**What the task requires**
The records below are to be restated word for word, with their images omitted.

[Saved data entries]
%%
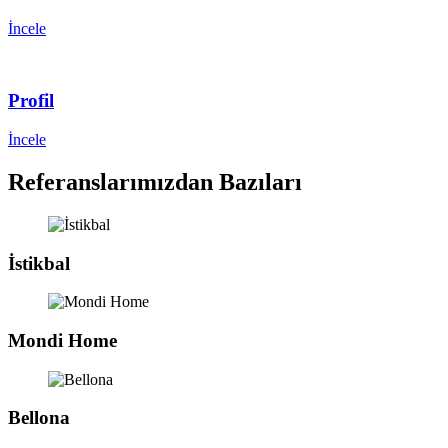
İncele
Profil
İncele
Referanslarımızdan Bazıları
İstikbal
Mondi Home
Bellona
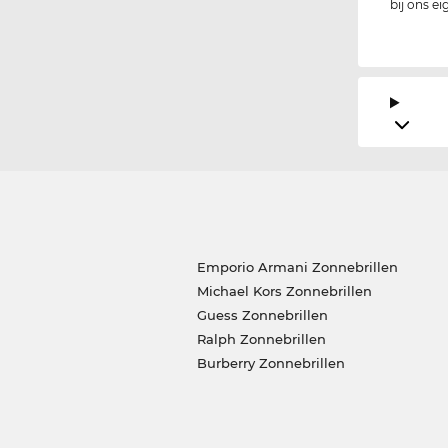
bij ons e
Emporio Armani Zonnebrillen
Michael Kors Zonnebrillen
Guess Zonnebrillen
Ralph Zonnebrillen
Burberry Zonnebrillen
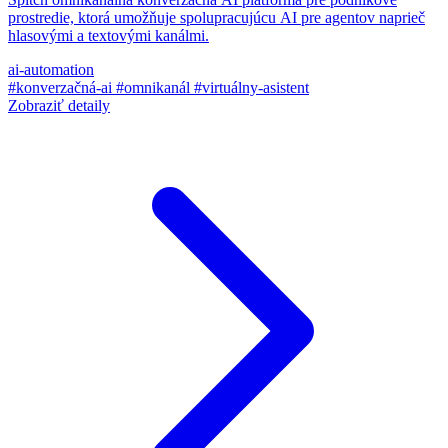
prostredie, ktorá umožňuje spolupracujúcu AI pre agentov naprieč
hlasovými a textovými kanálmi.
ai-automation
#konverzačná-ai
#omnikanál
#virtuálny-asistent
Zobraziť detaily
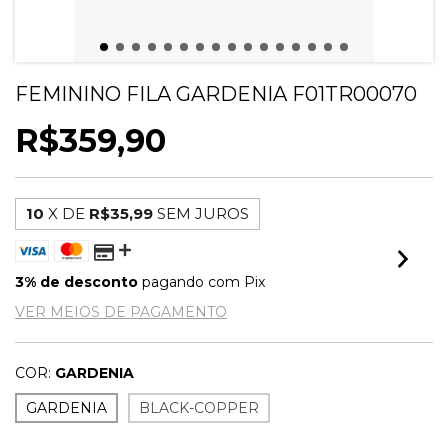
FEMININO FILA GARDENIA F01TR00070
R$359,90
10
X DE
R$35,99
SEM JUROS
3% de desconto
pagando com Pix
VER MEIOS DE PAGAMENTO
COR:
GARDENIA
GARDENIA
BLACK-COPPER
%%
**Answer to this problem**
İncele
Profil
İncele
Referanslarımızdan Bazıları
İstikbal
Mondi Home
Bellona
bij ons e
Emporio Armani Zonnebrillen
Michael Kors Zonnebrillen
Guess Zonnebrillen
Ralph Zonnebrillen
Burberry Zonnebrillen
prostredie, ktorá umožňuje spolupracujúcu AI pre agentov naprieč
hlasovými a textovými kanálmi.
ai-automation
#konverzačná-ai
#omnikanál
#virtuálny-asistent
Zobraziť detaily
FEMININO FILA GARDENIA F01TR00070
R$359,90
10
X DE
R$35,99
SEM JUROS
3% de desconto
pagando com Pix
VER MEIOS DE PAGAMENTO
COR:
GARDENIA
GARDENIA
BLACK-COPPER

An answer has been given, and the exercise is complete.